VEMO: A Versatile Elastic Multi-modal Model for Search-Oriented Multi-task Learning

Nanyi Fei, Hao Jiang, Haoyu Lu, Jinqiang Long, Yanqi Dai, Tuo Fan, Zhao Cao, Zhiwu Lu

Published: 2024, Last Modified: 08 Jan 2026ECIR (1) 2024EveryoneRevisionsBibTeXCC BY-SA 4.0

Abstract: Cross-modal search is one fundamental task in multi-modal learning, but there is hardly any work that aims to solve multiple cross-modal search tasks at once. In this work, we propose a novel Versatile Elastic Multi-mOdal (VEMO) model for search-oriented multi-task learning. VEMO is versatile because we integrate cross-modal semantic search, named entity recognition, and scene text spotting into a unified framework, where the latter two can be further adapted to entity- and character-based image search tasks. VEMO is also elastic because we can freely assemble sub-modules of our flexible network architecture for corresponding tasks.

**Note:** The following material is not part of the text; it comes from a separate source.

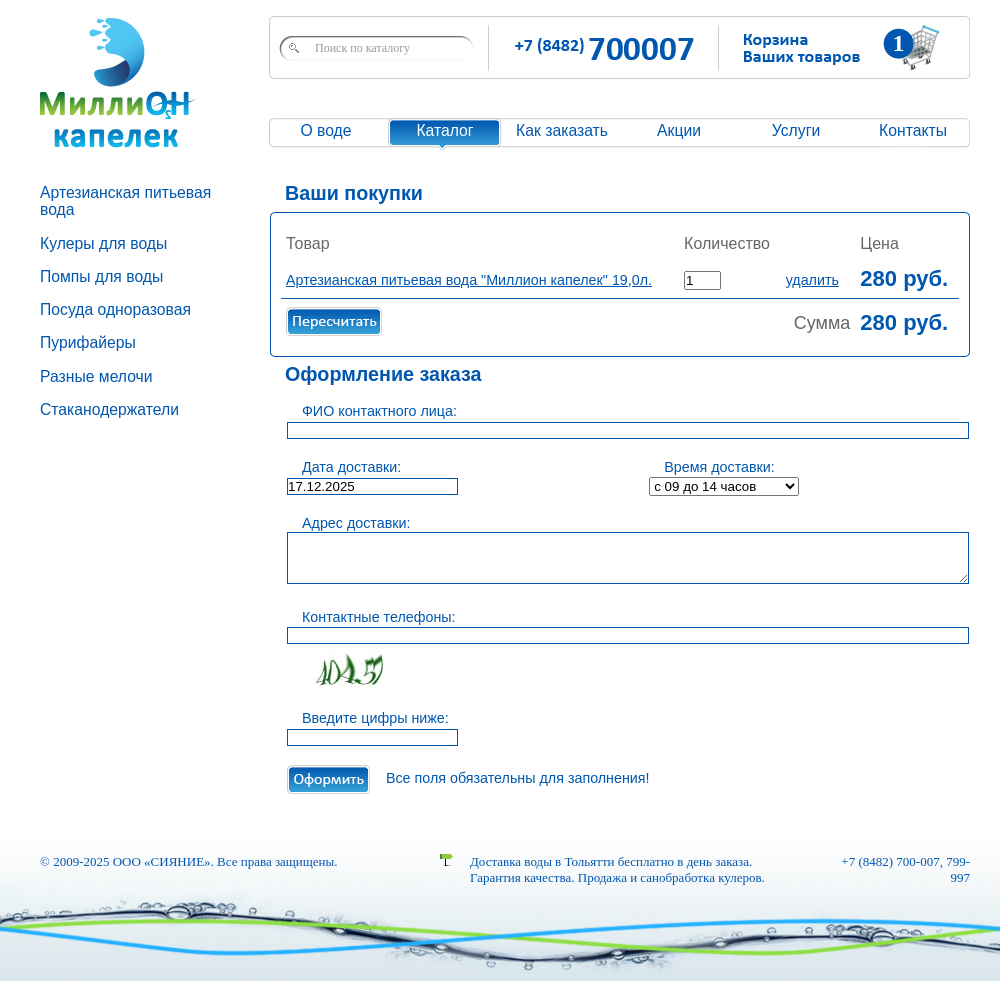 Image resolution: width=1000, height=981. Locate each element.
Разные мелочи (96, 376)
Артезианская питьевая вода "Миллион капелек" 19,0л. (469, 280)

Moreover, to give more choices on the effect-efficiency trade-off when performing cross-modal semantic search, we place multiple encoder exits. Experimental results show the effectiveness of our VEMO with only 37.6% network parameters compared to those needed for uni-task training. Further evaluations on entity- and character-based image search tasks also validate the superiority of search-oriented multi-task learning.